Activity - Take every line in the entries that includes the word "Φεστιβάλ" and copy it.
--- Data shown ---
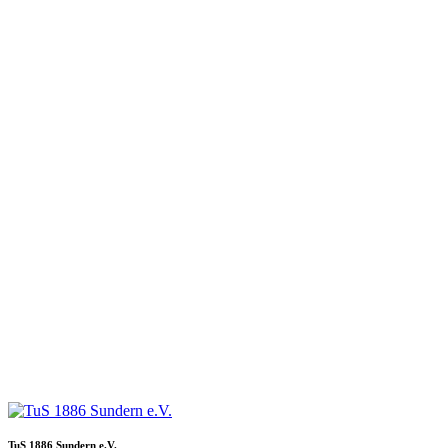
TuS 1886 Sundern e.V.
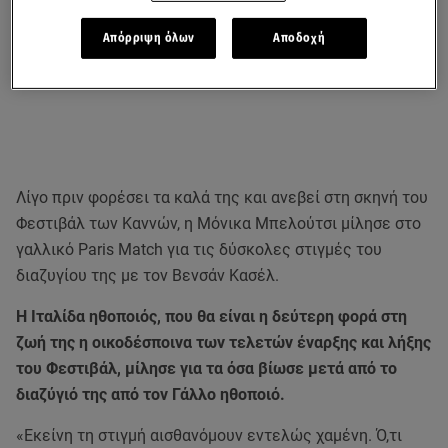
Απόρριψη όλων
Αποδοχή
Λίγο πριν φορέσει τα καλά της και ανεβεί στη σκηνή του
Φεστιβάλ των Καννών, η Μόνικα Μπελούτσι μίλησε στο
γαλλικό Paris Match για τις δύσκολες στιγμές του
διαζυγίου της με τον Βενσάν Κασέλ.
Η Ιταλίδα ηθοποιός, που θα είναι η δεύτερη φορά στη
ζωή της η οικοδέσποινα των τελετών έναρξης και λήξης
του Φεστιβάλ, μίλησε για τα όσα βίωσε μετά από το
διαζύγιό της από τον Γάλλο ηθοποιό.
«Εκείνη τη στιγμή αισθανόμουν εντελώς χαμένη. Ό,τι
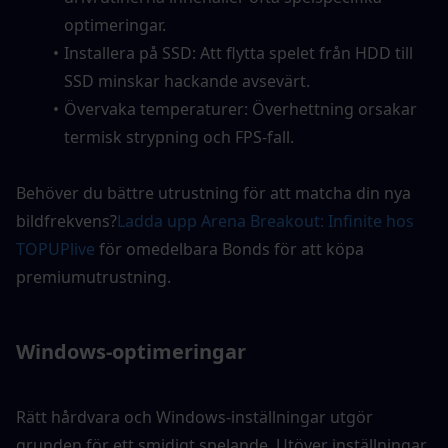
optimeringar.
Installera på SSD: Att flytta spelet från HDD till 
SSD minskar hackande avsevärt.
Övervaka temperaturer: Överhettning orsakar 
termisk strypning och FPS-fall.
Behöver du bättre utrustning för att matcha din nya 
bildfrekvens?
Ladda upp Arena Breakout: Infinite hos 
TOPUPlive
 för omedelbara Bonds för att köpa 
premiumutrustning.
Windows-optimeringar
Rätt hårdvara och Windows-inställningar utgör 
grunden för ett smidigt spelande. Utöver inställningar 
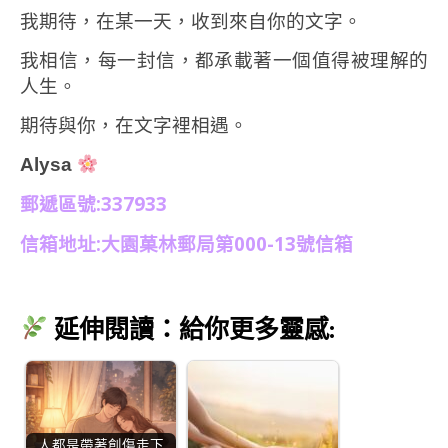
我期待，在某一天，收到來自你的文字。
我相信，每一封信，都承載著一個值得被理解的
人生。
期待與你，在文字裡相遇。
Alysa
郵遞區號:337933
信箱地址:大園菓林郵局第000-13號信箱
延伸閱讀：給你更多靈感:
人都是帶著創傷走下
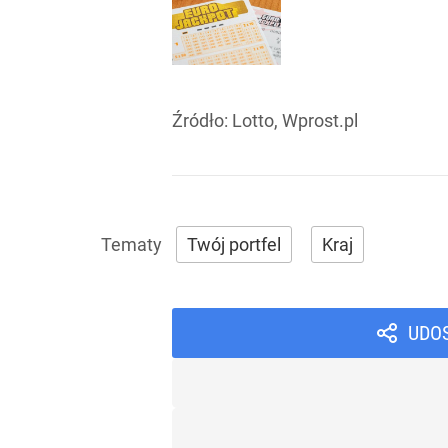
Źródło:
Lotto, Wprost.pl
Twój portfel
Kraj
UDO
---
Solved problem -
Φεστιβάλ των Καννών, η Μόνικα Μπελούτσι μίλησε στο
του Φεστιβάλ, μίλησε για τα όσα βίωσε μετά από το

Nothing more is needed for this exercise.